**EXERCISE INSTRUCTIONS**
Could you copy, word for word, only the lines from the one containing "Hőmérséklet-/nyomásmérő" through the last line of the records below, both included?

(Stored dataset items)

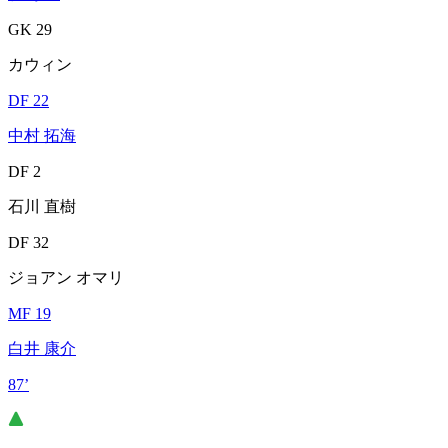
GK 29
カウィン
DF 22
中村 拓海
DF 2
石川 直樹
DF 32
ジョアン オマリ
MF 19
白井 康介
87’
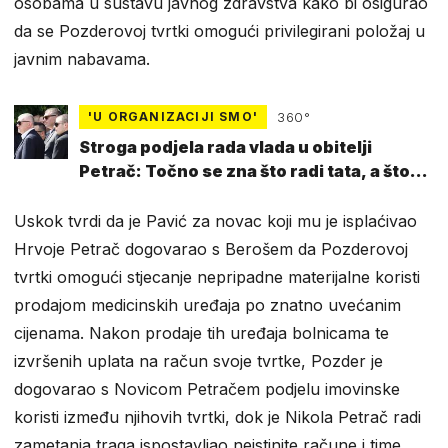
osobama u sustavu javnog zdravstva kako bi osigurao
da se Pozderovoj tvrtki omogući privilegirani položaj u
javnim nabavama.
'U ORGANIZACIJI SMO'
360°
Stroga podjela rada vlada u obitelji
Petrač: Točno se zna što radi tata, a što
sinovi
Uskok tvrdi da je Pavić za novac koji mu je isplaćivao
Hrvoje Petrač dogovarao s Berošem da Pozderovoj
tvrtki omogući stjecanje nepripadne materijalne koristi
prodajom medicinskih uređaja po znatno uvećanim
cijenama. Nakon prodaje tih uređaja bolnicama te
izvršenih uplata na račun svoje tvrtke, Pozder je
dogovarao s Novicom Petračem podjelu imovinske
koristi između njihovih tvrtki, dok je Nikola Petrač radi
zametanja traga ispostavljao neistinite račune i time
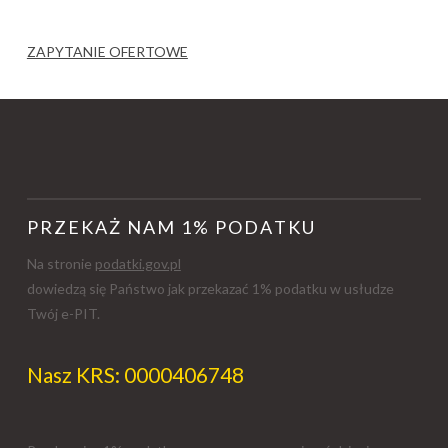
ZAPYTANIE OFERTOWE
PRZEKAŻ NAM 1% PODATKU
Na stronie
podatki.gov.pl
dowiedzą się Państwo jak przekazać 1% podatku w usłudze
Twój e-PIT.
Nasz KRS: 0000406748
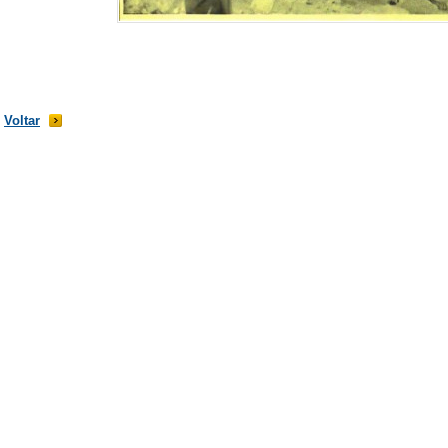
Voltar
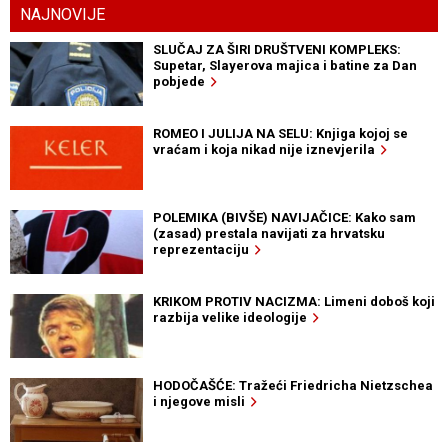
NAJNOVIJE
SLUČAJ ZA ŠIRI DRUŠTVENI KOMPLEKS:
Supetar, Slayerova majica i batine za Dan
pobjede
ROMEO I JULIJA NA SELU: Knjiga kojoj se
vraćam i koja nikad nije iznevjerila
POLEMIKA (BIVŠE) NAVIJAČICE: Kako sam
(zasad) prestala navijati za hrvatsku
reprezentaciju
KRIKOM PROTIV NACIZMA: Limeni doboš koji
razbija velike ideologije
HODOČAŠĆE: Tražeći Friedricha Nietzschea
i njegove misli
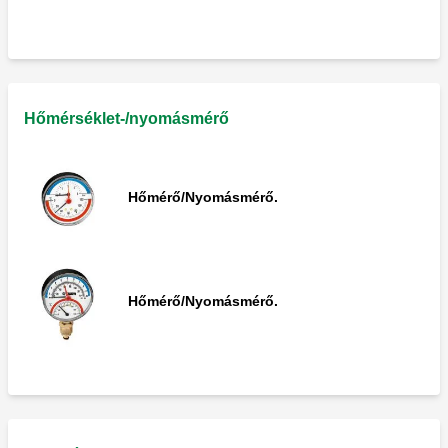
Hőmérő műszer hűtőrendszerekhez.
Hőmérő műszer.
Hőmérséklet-/nyomásmérő
Hőmérő/Nyomásmérő.
Hőmérő műszer.
Hőmérő/Nyomásmérő.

**OUTPUT OF THE EXERCISE**
Hőmérséklet-/nyomásmérő
Hőmérő/Nyomásmérő.
Hőmérő műszer.
Hőmérő/Nyomásmérő.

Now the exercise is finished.